The research also reveals that prunes contain no more sugar than a plum, its fresh fruit equivalent.
The study showed that including a modest portion of prunes as part of a weight loss diet, produced significant changes in body weight and waist size. There was also a trend for the prune eaters to achieve greater weight loss during the last four weeks of the study and long term effects on appetite were also observed.
The researchers concluded that including prunes into weight control diets may be of benefit to long-term success, by tackling hunger and satisfying appetite.
Natural dried fruits
Dieters have tended to shy away from dried fruits believing them to be higher in sugar than fresh. This perception has been reinforced by the introduction of dried fruits with added sugar, such as cranberries and fruit juice infused dried fruits. But traditional dried fruits, such as prunes, are simply dried plums, with the same natural sugar content as their fresh counterparts and no added sugar. One plum becomes one prune, water removed, so the calorie content remains the same.

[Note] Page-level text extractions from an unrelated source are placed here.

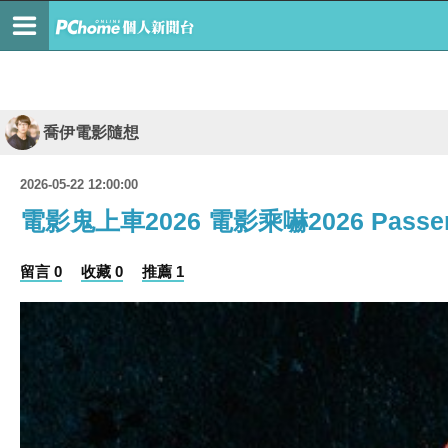
喬伊電影隨想
2026-05-22 12:00:00
電影鬼上車2026 電影乘嚇2026 Passeng
留言 0
收藏 0
推薦 1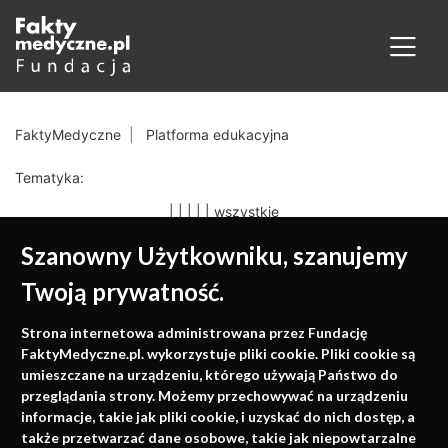
FaktyMedyczne
Platforma edukacyjna
Tematyka:
|
|
|
|
|
wszystkie
Szanowny Użytkowniku, szanujemy
Twoją prywatność.
Medycyna oparta na
Strona internetowa administrowana przez Fundację
faktach
FaktyMedyczne.pl. wykorzystuje pliki cookie. Pliki cookie są
umieszczane na urządzeniu, którego używają Państwo do
Konferencje, szkolenia, e-learning, wydawnictwo
przeglądania strony. Możemy przechowywać na urządzeniu
informacje, takie jak pliki cookie, i uzyskać do nich dostęp, a
także przetwarzać dane osobowe, takie jak niepowtarzalne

Plums beneficial to teeth and gums
Another concern about snacking on dried fruit, is dental health. Cariogenic bacteria utilise sucrose to produce harmful acids and dental plaque, yet sucrose is minimal in prunes (0.15g/100g), the main sugars being fructose and glucose. California prunes also contain 26.5% carbohydrate as non-fermentable sorbitol, which is used widely in chewing gums for its low cariogenicity. Research on prunes is confirming that they contain certain bioactive compounds with antimicrobial properties, capable of inhibiting the growth of bacteria that cause cavities and gum disease
Professor Jason Halford and Dr Jo Harrold, Institute of Psychology, Health and Society, Liverpool University, presented initial results at the 2014 European Congress on Obesity , having assessed the effects of prunes on weight and appetite by studying 100 overweight and obese low fibre consumers – 74 women and 26 men; 43 years; BMI 29.8 in a 12-week study. All subjects received the same standard dietetic weight loss advice, plus the prune intervention group were provided with 140g/d (171g for men) prunes for snacks, whereas the active control group were advised on healthy snacks.

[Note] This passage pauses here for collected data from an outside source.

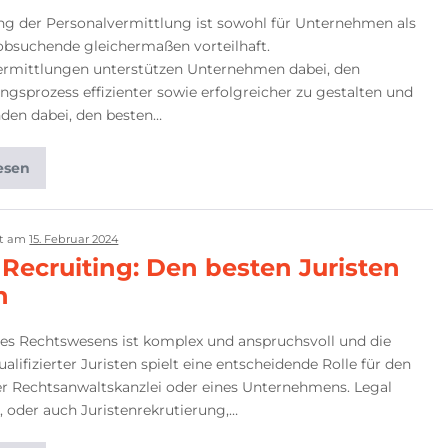
ng der Personalvermittlung ist sowohl für Unternehmen als
obsuchende gleichermaßen vorteilhaft.
ermittlungen unterstützen Unternehmen dabei, den
ngsprozess effizienter sowie erfolgreicher zu gestalten und
den dabei, den besten…
esen
ht am
15. Februar 2024
 Recruiting: Den besten Juristen
n
des Rechtswesens ist komplex und anspruchsvoll und die
alifizierter Juristen spielt eine entscheidende Rolle für den
er Rechtsanwaltskanzlei oder eines Unternehmens. Legal
, oder auch Juristenrekrutierung,…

The study showed that including prunes as part of a weight loss intervention, produced significant changes in body weight (1.99kg/2.4%; p<0.000) and waist circumference (2.5cm/2.3%; p<0.000) from baseline. There was a trend for the prune eaters to achieve greater weight loss during the last four weeks of the study and enduring effects on appetite were also observed with AUC (area under the curve) analysis demonstrating increased fullness in the prune group after week 8 (p=0.05). It is worth noting too that study compliance was good and, despite the high daily doses, the prunes were well tolerated. The researchers concluded that including prunes into weight control diets may be of benefit to long-term success, by tackling hunger and satisfying appetite.